— Exercise requirements —
Return the listing below unchanged, minus its pictures.

- Opening Delimiter -

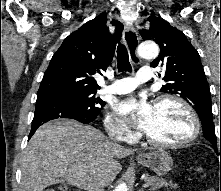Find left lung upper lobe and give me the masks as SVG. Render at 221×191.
<instances>
[{
	"instance_id": "5c2ea615",
	"label": "left lung upper lobe",
	"mask_w": 221,
	"mask_h": 191,
	"mask_svg": "<svg viewBox=\"0 0 221 191\" xmlns=\"http://www.w3.org/2000/svg\"><path fill=\"white\" fill-rule=\"evenodd\" d=\"M148 20L149 30L143 29L140 34L144 40L155 41L161 49L151 62L152 67L165 69L163 80L166 84L161 91L180 95L194 107L201 119L205 139L217 150L219 141L215 135L211 94L197 50L182 31L163 18L151 15Z\"/></svg>"
}]
</instances>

- Closing Delimiter -

— Expected answer —
Find left lung upper lobe and give me the masks as SVG. Render at 221×191.
<instances>
[{
	"instance_id": "5c2ea615",
	"label": "left lung upper lobe",
	"mask_w": 221,
	"mask_h": 191,
	"mask_svg": "<svg viewBox=\"0 0 221 191\" xmlns=\"http://www.w3.org/2000/svg\"><path fill=\"white\" fill-rule=\"evenodd\" d=\"M148 20L149 30L143 29L140 34L144 40L155 41L161 49L151 62L152 67L165 69L163 80L166 84L161 91L180 95L194 107L201 119L205 139L217 150L219 141L215 135L211 94L197 50L182 31L163 18L151 15Z\"/></svg>"
}]
</instances>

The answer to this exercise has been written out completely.